Content starts

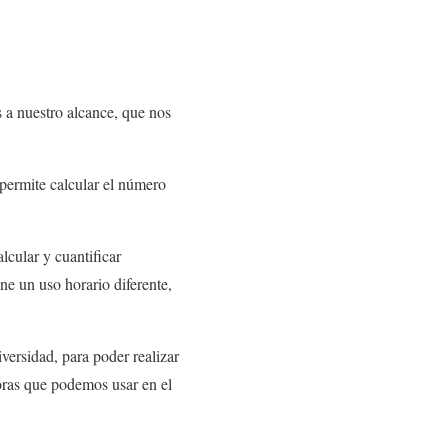
s a nuestro alcance, que nos
permite calcular el número
lcular y cuantificar
e un uso horario diferente,
iversidad, para poder realizar
oras que podemos usar en el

Content ends

[Prompt]: With the images excluded, all entries are to be given again exactly.

[Exercise output]:
s a nuestro alcance, que nos
permite calcular el número
lcular y cuantificar
e un uso horario diferente,
iversidad, para poder realizar
oras que podemos usar en el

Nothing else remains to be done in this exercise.